The SDK accepts a JSON document with the following fields:

name type Optional Description
username string no Database connection username
password string no Database connection password
host string no Database connection host
port integer no Database connection port, no defaulting is done, always needs to be specified
adapter string no Database adapter, see Supported database adapters
database string no Name of the database to backup/restore
tables string array yes If not specified, the entire database will be backed up/restored. If specified only the tables in that list will be included in the backup, and on restore the other tables in the database will be left as is. If the field is specified and empty, the utility will fail. If the field contains non-existent tables the utility will fail. We have not tested this with foreign key relationships or triggers spanning between tables specified in the tables list and other tables in the database not listed there. It's possible those relationships would be lost on restore.
tls.skip_host_verify bool yes Skip host verification for Server CA certificate. This needs to be set to true if your database is hosted on GCP, as GCP does not support hostname verification.
tls.cert.ca string yes Server CA certificate. This must be included if any of the tls block is specified
tls.cert.certificate string yes Client certificate for Mutual TLS. This must be specified if tls.cert.private_key is given. You will not be able to use this option if your database is hosted on RDS as RDS does not support mutual TLS.
tls.cert.private_key string yes Client private key for Mutual TLS, this must be specified if tls.cert.certificate is given. You will not be able to use this option if your database is hosted on RDS as RDS does not support mutual TLS.

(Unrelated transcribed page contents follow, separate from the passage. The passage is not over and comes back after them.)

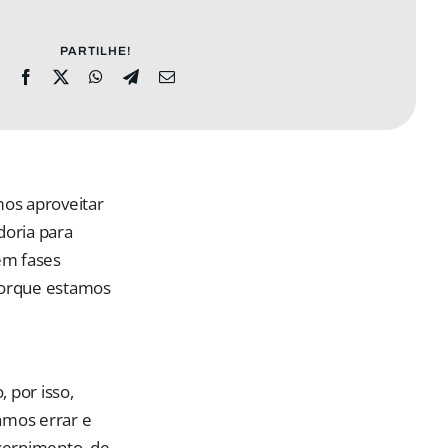
PARTILHE!
os aproveitar
doria para
em fases
 porque estamos
 por isso,
amos errar e
cernimento, de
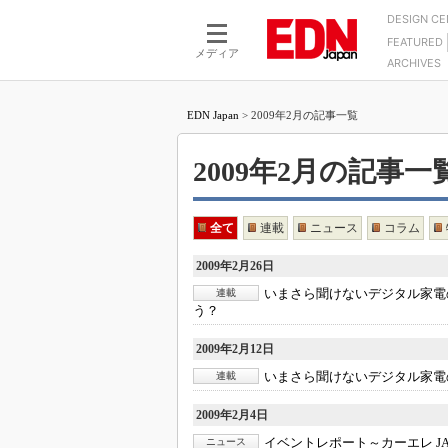
DESIGN C
FEATURED
モーター
LSI
メディア
ARCHIVES
電源設計
マイコン
プロセスエンジニアの現
カーボンニュートラルへの挑戦
FPGA
EDN Japan
>
2009年2月の記事一覧
マイクロプロセッサ懐古
IoT×製造業
中堅技術者に贈る電子部品
つながるクルマ
2009年2月の記事一覧 -
用講座
エレクトロニクス入門
たった2つの式で始めるDC
バーターの設計
5G（EE Times Japan）
全て
連載
ニュース
コラム
DC-DCコンバーター活用
医療エレ（EE Times Japan）
2009年2月26日
Wired, Weird
製品解剖（EE Times Japan）
いまさら聞けないデジタル家電
連載
マイコン講座
う？
Q&Aで学ぶマイコン講座
2009年2月12日
高速シリアル伝送技術講
いまさら聞けないデジタル家電
連載
記録計／データロガーの
2009年2月4日
アナログ設計のきほん／A
ズ編
イベントレポート～カーエレ J
ニュース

Supported Database Adapters

  • postgres (auto-detects versions between 11 and 13)
  • mysql (auto-detects MariaDB 10.1.x, MySQL 5.7.x and MySQL 8.0.x. Any other mysql variants are not tested)

Deploying as an instance group

You should co-locate the database-backup-restorer job and your release backup scripts on the same VM. If you use a dedicated backup-and-restore VM instance, co-locate them together on that VM. BOSH Lite is supported for testing.

Example BOSH v2 deployment manifest:

...
instance_groups:
- name: backup
  networks:
  - name: my-network
  persistent_disk_type: 10GB
  stemcell: default
  update:
    serial: true
  vm_type: m3.large
  azs: [z1]
  instances: 1
  jobs:
  - name: backup-scripts
    properties:
      mydb:
      address: mydb.example.com
      db_scheme: mysql
      port: 3306
    release: my_release
  - name: database-backup-restorer
    release: backup-and-restore-sdk
...

Usage from another BOSH job

1. Template config.json

Your job should template a config.json as follows:

{
  "username": "db user",
  "password": "db password",
  "host": "db host",
  "port": 3306,
  "adapter": "db adapter; see 'Supported database adapters'",
  "database": "name of database to back up",
}

Or if you want to operate on specific tables:

{
  "username": "db user",
  "password": "db password",
  "host": "db host",
  "port": 3306,
  "adapter": "db adapter; see 'Supported database adapters'",
  "database": "name of database to back up",
  "tables": ["list", "of", "tables", "to", "back", "up"]
}

For the full list of config.json properties see Config options.

An example of templating using BOSH Links can be seen in the cf networking release.

2. Write scripts to call the SDK binaries

In your release backup script, call database-backup-restorer/bin/backup:

/var/vcap/jobs/database-backup-restorer/bin/backup --config /path/to/config.json --artifact-file $BBR_ARTIFACT_DIRECTORY/artifactFile

In your release restore script, call database-backup-restorer/bin/restore:

/var/vcap/jobs/database-backup-restorer/bin/restore --config /path/to/config.json --artifact-file $BBR_ARTIFACT_DIRECTORY/artifactFile

The restore script will assume that the database schema has already been created, and matches the one of the backup. For BOSH releases, this usually means restore can be called after a successful deploy of the release, at the same version as the backup was taken.